Volkswagen’s Touareg Premium Minivan Features Adaptive Headlights and More

Volkswagen AG has partnered with Hella KGaA Hueck & Company to provide its second-generation Touareg with an all-new adaptive lighting system that uses a windshield-mounted camera and proprietary software from the automaker to scan the road ahead and determine the exact position of oncoming vehicles.

The system uses the data to adjust cylindrical shades mounted to the headlights to shield oncoming drivers’ eyes from the glare of the Touareg’s headlights while keeping everything else that falls within the beam perfectly illuminated.

Volkswagen is not the first German automaker to employ an adaptive lighting.  Mercedes-Benz and Audi both use camera-based lighting technology on the E class and A8. Their systems, however, cause the headlights to automatically dip slightly away from oncoming vehicles, which affects the entire field of illumination.

Hella is also providing other elements for the new Touareg, including the vehicle’s overhead console and interior lights, LED brake lights and its lane-assist technology, which helps the driver maintain the vehicle within its lane.

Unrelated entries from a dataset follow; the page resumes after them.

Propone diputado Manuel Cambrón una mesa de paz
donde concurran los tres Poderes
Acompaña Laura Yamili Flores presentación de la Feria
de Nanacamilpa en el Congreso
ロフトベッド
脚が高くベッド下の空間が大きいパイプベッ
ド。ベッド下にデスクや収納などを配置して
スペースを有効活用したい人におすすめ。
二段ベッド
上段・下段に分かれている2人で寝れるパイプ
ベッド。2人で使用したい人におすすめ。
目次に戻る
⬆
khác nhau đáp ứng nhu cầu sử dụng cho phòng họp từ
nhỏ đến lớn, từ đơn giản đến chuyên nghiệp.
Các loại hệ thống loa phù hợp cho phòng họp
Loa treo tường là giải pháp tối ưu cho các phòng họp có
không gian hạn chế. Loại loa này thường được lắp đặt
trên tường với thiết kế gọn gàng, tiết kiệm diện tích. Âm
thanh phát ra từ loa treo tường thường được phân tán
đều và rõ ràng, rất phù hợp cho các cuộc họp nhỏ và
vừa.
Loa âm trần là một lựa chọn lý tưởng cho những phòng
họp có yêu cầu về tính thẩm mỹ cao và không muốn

Volkswagen has also partnered with Grammer AG for the Touareg’s headrests and center console, which can be customized to contain a wide range of controls and features cup holders and storage compartments. The console is available in 48 colors and a wide range of materials including aluminum and wood and can be fitted with driver and front-seat passenger arm rests. Grammer also supplies the center console used in the Passat.

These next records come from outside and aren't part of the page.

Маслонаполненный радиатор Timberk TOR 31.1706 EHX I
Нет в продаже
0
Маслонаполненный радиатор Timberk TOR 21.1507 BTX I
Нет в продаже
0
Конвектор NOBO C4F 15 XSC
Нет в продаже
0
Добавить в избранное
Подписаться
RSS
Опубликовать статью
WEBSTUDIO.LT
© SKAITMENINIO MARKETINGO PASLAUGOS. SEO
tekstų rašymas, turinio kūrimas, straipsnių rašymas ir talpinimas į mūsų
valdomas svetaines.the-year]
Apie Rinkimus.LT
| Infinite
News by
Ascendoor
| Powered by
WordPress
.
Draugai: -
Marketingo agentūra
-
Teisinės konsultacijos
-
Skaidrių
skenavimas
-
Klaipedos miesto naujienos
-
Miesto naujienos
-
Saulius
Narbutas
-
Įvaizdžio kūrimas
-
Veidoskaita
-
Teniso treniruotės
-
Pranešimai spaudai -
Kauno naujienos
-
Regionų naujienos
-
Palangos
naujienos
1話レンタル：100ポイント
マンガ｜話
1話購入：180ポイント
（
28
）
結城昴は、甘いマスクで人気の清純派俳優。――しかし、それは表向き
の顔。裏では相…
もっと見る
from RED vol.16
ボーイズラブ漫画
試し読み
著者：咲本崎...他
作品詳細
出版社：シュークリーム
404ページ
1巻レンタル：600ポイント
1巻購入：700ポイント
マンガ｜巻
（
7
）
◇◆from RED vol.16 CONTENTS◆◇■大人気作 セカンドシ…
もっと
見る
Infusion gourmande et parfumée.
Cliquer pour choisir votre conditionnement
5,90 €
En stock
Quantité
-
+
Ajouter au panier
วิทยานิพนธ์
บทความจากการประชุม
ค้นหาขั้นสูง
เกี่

The Touareg is a large premium SUV that Volkswagen unveiled last February and showcased at the Geneva Auto Show the following month. It is also the automaker’s first model to be available with an optional gas-electric hybrid powertrain which includes a nickel-metal hydride battery manufactured by Sanyo Electric Company. The hybrid variant’s power electronics and integrated motor generator are manufactured by Robert Bosch GmbH, and the battery-cooling fan and electric compressor are supplied by Denso Corporation.

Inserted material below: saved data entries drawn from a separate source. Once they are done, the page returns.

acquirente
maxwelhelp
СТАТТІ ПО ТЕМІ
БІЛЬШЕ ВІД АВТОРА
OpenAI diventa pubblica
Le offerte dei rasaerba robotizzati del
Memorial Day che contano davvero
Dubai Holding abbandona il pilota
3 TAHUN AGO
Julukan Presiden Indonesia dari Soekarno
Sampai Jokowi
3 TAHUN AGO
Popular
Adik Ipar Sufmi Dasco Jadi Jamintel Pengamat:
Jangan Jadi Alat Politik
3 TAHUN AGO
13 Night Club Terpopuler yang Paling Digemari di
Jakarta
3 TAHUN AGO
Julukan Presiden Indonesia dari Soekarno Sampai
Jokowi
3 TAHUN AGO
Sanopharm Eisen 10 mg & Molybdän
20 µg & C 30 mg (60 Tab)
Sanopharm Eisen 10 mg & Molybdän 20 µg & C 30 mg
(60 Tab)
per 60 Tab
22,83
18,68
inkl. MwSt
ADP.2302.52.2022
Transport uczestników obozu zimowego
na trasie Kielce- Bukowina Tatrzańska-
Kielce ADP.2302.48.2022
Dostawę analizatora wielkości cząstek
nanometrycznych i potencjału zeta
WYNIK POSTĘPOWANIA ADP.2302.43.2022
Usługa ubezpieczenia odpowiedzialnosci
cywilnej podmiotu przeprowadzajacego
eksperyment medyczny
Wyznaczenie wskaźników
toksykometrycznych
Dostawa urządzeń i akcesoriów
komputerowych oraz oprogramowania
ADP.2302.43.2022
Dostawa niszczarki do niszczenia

The hybrid version features a 3.3-liter V-6 gasoline engine tied to an integrated electric motor housed in the transmission housing and has an estimated fuel efficiency rating of about 28 mpg. The vehicle can travel up to about 30 mph for short distances in full-electric mode.

The Touareg hybrid is available in Germany for 73,500 euros, with the base price for the conventional gasoline-powered priced at around 50,000 euros. Both the hybrid and gasoline-powered models are produced at Volkswagen’s Bratislava, Slovakia production facilities.